Data extracted from a collection
-.-.-

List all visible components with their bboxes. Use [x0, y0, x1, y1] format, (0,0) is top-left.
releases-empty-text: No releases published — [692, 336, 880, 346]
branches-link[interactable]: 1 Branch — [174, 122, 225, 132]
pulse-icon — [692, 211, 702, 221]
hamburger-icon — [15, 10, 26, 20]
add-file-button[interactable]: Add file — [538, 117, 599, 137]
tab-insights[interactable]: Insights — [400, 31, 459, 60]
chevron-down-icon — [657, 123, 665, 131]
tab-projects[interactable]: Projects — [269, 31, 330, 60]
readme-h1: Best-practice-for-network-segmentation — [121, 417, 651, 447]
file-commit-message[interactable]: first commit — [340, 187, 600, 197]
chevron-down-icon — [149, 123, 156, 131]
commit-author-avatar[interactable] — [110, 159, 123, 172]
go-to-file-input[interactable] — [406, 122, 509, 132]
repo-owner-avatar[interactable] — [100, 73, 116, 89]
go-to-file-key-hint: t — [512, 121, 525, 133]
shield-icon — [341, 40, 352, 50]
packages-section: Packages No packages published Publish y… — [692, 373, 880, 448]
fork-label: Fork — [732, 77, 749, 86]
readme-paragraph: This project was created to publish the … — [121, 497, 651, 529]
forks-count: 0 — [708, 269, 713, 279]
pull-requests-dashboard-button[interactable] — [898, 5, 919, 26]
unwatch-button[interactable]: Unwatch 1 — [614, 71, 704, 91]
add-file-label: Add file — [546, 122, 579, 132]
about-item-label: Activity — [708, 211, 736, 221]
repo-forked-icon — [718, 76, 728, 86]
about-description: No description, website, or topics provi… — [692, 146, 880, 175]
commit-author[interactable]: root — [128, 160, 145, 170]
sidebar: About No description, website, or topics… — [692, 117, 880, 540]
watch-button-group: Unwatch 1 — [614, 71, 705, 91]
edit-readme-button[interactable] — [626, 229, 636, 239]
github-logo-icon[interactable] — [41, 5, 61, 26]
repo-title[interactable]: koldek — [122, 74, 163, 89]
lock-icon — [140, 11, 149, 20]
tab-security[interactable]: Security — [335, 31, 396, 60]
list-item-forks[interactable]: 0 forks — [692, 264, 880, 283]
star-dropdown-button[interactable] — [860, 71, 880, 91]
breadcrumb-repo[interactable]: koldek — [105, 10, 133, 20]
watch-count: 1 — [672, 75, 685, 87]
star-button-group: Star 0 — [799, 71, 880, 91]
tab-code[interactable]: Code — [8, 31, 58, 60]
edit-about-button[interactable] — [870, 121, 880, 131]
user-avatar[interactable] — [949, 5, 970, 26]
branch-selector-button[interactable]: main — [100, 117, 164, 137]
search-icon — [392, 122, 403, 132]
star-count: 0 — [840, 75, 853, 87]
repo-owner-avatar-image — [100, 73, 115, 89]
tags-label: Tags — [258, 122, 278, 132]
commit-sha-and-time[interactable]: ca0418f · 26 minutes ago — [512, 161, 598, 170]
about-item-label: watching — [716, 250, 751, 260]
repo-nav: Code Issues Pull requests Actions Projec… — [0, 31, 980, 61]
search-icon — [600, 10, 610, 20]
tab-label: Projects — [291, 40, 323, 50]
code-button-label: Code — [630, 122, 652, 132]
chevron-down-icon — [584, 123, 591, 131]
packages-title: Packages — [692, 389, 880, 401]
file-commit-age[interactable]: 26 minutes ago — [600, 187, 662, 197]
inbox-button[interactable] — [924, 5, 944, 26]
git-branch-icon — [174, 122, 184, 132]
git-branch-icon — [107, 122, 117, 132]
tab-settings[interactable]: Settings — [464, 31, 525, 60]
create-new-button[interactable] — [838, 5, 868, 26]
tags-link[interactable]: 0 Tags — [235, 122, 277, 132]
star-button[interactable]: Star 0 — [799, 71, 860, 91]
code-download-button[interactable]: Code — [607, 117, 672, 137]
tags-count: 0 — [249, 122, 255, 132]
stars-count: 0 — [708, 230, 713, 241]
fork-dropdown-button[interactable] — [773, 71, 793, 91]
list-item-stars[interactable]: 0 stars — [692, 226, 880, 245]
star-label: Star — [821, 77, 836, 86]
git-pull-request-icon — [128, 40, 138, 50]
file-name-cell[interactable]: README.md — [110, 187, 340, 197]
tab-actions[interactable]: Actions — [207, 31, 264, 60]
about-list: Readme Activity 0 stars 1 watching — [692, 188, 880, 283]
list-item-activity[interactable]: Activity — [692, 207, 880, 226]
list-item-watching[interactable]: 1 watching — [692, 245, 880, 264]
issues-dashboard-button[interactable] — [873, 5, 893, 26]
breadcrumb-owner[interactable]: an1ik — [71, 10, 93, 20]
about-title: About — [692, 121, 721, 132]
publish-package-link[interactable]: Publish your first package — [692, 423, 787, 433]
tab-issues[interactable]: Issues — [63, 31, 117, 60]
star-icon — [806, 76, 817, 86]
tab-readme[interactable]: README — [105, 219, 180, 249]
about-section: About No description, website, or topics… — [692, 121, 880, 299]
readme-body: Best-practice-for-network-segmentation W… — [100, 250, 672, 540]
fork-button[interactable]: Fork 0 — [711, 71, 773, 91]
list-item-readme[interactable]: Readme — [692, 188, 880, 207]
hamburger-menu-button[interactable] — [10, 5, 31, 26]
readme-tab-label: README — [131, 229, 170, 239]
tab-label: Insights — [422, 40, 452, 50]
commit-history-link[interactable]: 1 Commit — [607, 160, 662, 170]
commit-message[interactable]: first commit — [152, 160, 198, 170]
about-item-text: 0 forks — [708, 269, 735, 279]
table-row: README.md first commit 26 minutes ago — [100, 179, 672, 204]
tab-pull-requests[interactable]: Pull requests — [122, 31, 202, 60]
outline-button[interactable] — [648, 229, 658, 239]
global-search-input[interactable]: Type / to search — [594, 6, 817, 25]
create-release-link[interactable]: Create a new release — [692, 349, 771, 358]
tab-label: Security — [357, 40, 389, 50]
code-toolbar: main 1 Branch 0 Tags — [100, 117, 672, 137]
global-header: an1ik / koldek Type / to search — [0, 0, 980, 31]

-.-.-

> _DIRECTIONS_
Filter the preceding entries down to the lines with "website".

> _EXERCISE OUTPUT_
about-description: No description, website, or topics provi… — [692, 146, 880, 175]
sidebar: About No description, website, or topics… — [692, 117, 880, 540]
about-section: About No description, website, or topics… — [692, 121, 880, 299]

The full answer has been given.